Nothing is to be altered. Print each record in full.

> MATERIAL FOR THE TASK:
■ ■ ■
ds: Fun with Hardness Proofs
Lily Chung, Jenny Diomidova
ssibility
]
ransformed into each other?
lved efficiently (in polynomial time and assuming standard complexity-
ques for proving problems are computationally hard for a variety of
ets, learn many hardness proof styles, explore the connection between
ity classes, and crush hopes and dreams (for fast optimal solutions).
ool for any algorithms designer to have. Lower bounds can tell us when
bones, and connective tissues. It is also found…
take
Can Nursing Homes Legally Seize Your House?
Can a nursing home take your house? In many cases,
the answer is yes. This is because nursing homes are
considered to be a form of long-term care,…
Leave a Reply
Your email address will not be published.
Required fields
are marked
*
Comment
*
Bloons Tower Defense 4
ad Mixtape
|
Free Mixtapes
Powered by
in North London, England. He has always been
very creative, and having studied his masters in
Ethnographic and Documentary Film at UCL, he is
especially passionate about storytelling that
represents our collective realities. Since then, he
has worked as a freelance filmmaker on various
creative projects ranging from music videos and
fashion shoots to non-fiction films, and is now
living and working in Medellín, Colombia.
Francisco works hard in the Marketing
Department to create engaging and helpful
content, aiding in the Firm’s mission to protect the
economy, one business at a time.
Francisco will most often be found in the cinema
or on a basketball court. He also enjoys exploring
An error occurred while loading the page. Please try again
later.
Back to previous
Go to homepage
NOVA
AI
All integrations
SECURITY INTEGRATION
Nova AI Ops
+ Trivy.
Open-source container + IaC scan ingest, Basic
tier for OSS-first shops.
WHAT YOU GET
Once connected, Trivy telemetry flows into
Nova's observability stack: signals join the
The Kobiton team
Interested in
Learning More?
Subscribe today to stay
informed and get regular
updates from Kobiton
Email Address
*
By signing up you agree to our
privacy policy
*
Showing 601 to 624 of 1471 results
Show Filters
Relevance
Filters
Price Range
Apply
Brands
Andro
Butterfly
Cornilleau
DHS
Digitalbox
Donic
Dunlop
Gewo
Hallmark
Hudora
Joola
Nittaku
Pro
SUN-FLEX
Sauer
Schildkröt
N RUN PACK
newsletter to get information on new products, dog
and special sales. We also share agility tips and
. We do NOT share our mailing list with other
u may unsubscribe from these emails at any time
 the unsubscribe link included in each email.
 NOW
■ ■ ■
> YOUR RESPONSE:
ds: Fun with Hardness Proofs
Lily Chung, Jenny Diomidova
ssibility
]
ransformed into each other?
lved efficiently (in polynomial time and assuming standard complexity-
ques for proving problems are computationally hard for a variety of
ets, learn many hardness proof styles, explore the connection between
ity classes, and crush hopes and dreams (for fast optimal solutions).
ool for any algorithms designer to have. Lower bounds can tell us when
bones, and connective tissues. It is also found…
take
Can Nursing Homes Legally Seize Your House?
Can a nursing home take your house? In many cases,
the answer is yes. This is because nursing homes are
considered to be a form of long-term care,…
Leave a Reply
Your email address will not be published.
Required fields
are marked
*
Comment
*
Bloons Tower Defense 4
ad Mixtape
|
Free Mixtapes
Powered by
in North London, England. He has always been
very creative, and having studied his masters in
Ethnographic and Documentary Film at UCL, he is
especially passionate about storytelling that
represents our collective realities. Since then, he
has worked as a freelance filmmaker on various
creative projects ranging from music videos and
fashion shoots to non-fiction films, and is now
living and working in Medellín, Colombia.
Francisco works hard in the Marketing
Department to create engaging and helpful
content, aiding in the Firm’s mission to protect the
economy, one business at a time.
Francisco will most often be found in the cinema
or on a basketball court. He also enjoys exploring
An error occurred while loading the page. Please try again
later.
Back to previous
Go to homepage
NOVA
AI
All integrations
SECURITY INTEGRATION
Nova AI Ops
+ Trivy.
Open-source container + IaC scan ingest, Basic
tier for OSS-first shops.
WHAT YOU GET
Once connected, Trivy telemetry flows into
Nova's observability stack: signals join the
The Kobiton team
Interested in
Learning More?
Subscribe today to stay
informed and get regular
updates from Kobiton
Email Address
*
By signing up you agree to our
privacy policy
*
Showing 601 to 624 of 1471 results
Show Filters
Relevance
Filters
Price Range
Apply
Brands
Andro
Butterfly
Cornilleau
DHS
Digitalbox
Donic
Dunlop
Gewo
Hallmark
Hudora
Joola
Nittaku
Pro
SUN-FLEX
Sauer
Schildkröt
N RUN PACK
newsletter to get information on new products, dog
and special sales. We also share agility tips and
. We do NOT share our mailing list with other
u may unsubscribe from these emails at any time
 the unsubscribe link included in each email.
 NOW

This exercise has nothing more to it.